The U.S. Supreme Court gave a boost to two of Amy Blaisdell’s clients in 2017 — once by issuing a unanimous opinion, the other by doing nothing at all.
Blaisdell, an officer at Greensfelder, Hemker & Gale in St. Louis, was lead trial counsel in a case that determined what kinds of organizations count as “church plans” under the Employee Retirement Income Security Act.
That law, better known as ERISA, regulates retirement and pension plans. However, it exempts plans for the employees of churches and church-affiliated nonprofits. In Advocate Health Care Network v. Stapleton, the high court held that ERISA doesn’t require a church to have originally established the plan for the exemption to apply.
Blaisdell’s case arose from litigation over plans offered by Illinois-based Advocate Health Care Network, which runs numerous hospitals and health care facilities and is associated with the Evangelical Lutheran Church in America and the United Church of Christ. The Internal Revenue Service, the Department of Labor and the Pension Benefit Guaranty Corporation had long held that plans that were both established and that were maintained by religiously affiliated organizations qualified for the exemption.
The 7th U.S. Circuit Court of Appeals disagreed, holding that Advocate Health couldn’t claim the exemption and that a lawsuit against the company over alleged breaches of fiduciary duty could proceed. In separate cases, the 3rd and 9th Circuits similarly concluded that an organization that was merely affiliated with a church couldn’t establish an ERISA-exempt plan.
“Ultimately, I think the Supreme Court took it because it was a matter of such significance,” said Blaisdell, who briefed the case along with fellow Greensfelder attorneys Dan Schwartz and Heather Mehta. “For 30 years, the IRS had interpreted the exemption as extending to these religiously affiliated entities.”
Justice Elena Kagan’s June 5 opinion, which involved cases from all three circuits, held that the wording of the ERISA exemption was “a mouthful, for lawyers and non-lawyers alike,” but she concluded that Advocate and the other church-affiliated organizations did indeed have “church plans” that were exempt. As a result, Advocate Health and organizations like it couldn’t be taken to task for failing to comply with ERISA regulations.
The case was 8-0. Justice Neil Gorsuch, the court’s newest member, didn’t take part.
“It is interesting that you could have nine Court of Appeals judges go one way and then eight Supreme Court justices completely disagree,” Blaisdell said. Obviously, she added, she believes the Supreme Court got it right.
Justice Sonia Sotomayor concurred in Kagan’s interpretation but said she was “troubled by the outcome of these cases,” which left some large and profitable plans unregulated by ERISA.
Blaisdell, who focuses on employment and employee benefits litigation, noted that ERISA was intended to limit government entanglement with religious organizations.
“Regardless of size, these hospital systems are very intimately tied to the churches,” she said, noting that many of the plans follow socially responsible investment criteria that allow them to reinvest in their communities.
The underlying litigation remains pending in federal court in the Northern District of Illinois.

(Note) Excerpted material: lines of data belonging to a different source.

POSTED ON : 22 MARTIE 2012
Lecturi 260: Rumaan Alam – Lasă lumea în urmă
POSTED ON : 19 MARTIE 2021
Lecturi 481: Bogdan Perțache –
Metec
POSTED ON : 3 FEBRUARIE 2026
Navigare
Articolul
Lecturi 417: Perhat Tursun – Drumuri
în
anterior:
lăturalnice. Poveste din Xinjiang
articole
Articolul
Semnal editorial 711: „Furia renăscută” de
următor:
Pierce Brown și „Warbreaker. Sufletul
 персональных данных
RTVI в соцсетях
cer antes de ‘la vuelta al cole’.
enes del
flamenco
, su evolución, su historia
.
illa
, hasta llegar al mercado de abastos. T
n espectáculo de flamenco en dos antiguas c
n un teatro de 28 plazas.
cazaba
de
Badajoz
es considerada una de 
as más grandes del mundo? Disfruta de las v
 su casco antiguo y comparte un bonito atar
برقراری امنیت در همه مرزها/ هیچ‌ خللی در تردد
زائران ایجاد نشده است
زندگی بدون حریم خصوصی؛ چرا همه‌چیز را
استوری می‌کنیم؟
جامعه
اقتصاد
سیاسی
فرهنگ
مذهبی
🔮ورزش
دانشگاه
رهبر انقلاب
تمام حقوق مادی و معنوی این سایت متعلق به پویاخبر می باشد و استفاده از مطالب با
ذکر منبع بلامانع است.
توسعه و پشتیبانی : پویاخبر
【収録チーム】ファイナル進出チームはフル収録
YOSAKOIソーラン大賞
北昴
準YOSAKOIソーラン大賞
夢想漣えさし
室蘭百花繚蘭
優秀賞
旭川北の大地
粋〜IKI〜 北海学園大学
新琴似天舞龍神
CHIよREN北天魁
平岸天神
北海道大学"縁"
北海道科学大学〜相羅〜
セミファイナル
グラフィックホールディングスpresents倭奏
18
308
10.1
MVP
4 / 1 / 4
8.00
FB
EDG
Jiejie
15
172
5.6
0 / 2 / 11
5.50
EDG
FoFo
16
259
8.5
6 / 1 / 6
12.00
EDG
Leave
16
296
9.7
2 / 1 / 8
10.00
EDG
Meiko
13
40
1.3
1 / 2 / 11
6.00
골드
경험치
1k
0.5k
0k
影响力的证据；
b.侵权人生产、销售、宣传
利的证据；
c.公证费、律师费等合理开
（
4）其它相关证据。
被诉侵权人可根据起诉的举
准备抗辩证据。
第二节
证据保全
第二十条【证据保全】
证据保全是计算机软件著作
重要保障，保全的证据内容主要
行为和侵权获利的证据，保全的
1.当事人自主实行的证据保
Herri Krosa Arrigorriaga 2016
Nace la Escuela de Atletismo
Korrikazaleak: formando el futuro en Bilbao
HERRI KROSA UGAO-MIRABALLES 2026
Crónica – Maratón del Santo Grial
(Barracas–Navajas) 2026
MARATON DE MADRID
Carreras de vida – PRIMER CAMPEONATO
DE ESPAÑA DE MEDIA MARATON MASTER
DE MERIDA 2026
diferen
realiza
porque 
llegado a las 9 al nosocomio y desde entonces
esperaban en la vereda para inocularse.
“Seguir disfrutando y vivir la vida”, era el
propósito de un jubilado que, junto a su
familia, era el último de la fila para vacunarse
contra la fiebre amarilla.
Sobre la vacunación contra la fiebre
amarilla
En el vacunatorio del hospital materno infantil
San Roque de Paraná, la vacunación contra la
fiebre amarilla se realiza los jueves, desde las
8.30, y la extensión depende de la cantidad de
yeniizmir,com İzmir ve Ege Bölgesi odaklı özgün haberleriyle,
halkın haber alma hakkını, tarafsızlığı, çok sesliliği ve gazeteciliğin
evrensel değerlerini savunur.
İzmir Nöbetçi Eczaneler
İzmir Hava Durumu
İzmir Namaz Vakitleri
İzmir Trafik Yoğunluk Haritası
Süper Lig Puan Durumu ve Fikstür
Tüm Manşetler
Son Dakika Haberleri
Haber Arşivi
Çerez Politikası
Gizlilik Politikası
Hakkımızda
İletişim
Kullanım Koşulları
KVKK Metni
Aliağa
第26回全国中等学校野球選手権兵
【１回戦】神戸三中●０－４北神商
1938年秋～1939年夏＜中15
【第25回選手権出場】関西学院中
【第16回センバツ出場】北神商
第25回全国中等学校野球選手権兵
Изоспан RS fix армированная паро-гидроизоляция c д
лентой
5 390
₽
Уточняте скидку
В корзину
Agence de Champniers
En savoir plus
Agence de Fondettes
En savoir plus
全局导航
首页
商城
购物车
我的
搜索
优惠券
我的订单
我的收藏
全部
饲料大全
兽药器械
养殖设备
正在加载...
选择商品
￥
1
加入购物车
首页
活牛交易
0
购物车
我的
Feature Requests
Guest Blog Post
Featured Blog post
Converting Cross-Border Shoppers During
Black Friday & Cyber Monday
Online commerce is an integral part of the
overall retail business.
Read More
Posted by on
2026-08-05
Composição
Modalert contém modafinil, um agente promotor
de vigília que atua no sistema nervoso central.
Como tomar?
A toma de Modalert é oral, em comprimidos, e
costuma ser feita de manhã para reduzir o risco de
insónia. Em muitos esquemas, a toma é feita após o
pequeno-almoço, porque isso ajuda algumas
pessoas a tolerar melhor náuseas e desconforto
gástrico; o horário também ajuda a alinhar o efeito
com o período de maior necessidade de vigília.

The Advocate Health case was the second of Blaisdell’s ERISA cases to reach the U.S. Supreme Court last year, though with a less dramatic conclusion. In January, the high court rejected an appeal of a woman’s challenge to the termination of her long-term disability benefits, which were administered through Ascension Health Alliance, which Blaisdell represented.
The plaintiff wanted the case brought in Arizona, but it was transferred to federal court in St. Louis under a forum selection clause in the contract. The Eastern Missouri district court said the forum selection clause was enforceable, and the U.S. Supreme Court declined to disturb that ruling. According to court records, the case settled shortly thereafter.